*** Data supplied ***

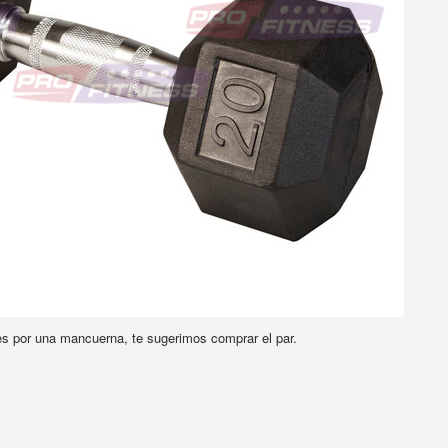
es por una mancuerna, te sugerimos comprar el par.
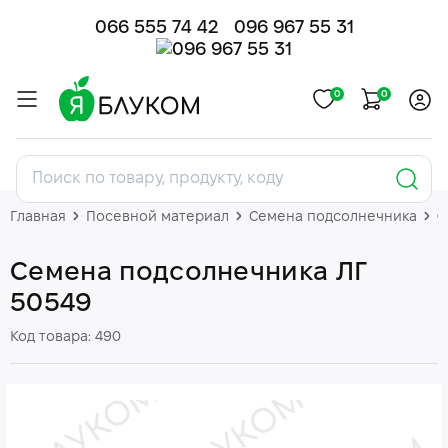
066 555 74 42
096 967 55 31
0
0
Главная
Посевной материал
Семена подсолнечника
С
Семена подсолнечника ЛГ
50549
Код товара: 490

*** End of Data supplied ***
*** Data supplied ***

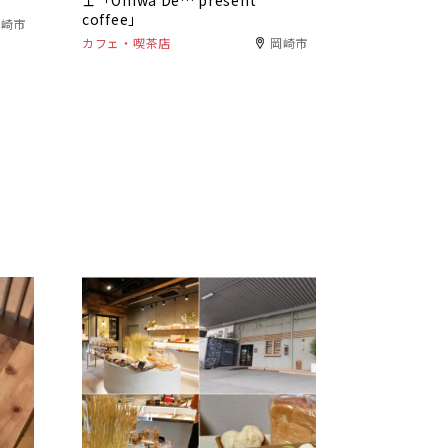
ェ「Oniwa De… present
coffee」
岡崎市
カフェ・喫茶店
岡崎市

*** End of Data supplied ***

Assigned task: Find the lines above that contain the word "подсолнечника" and collect them.

Answer to this task:
Семена подсолнечника
Семена подсолнечника ЛГ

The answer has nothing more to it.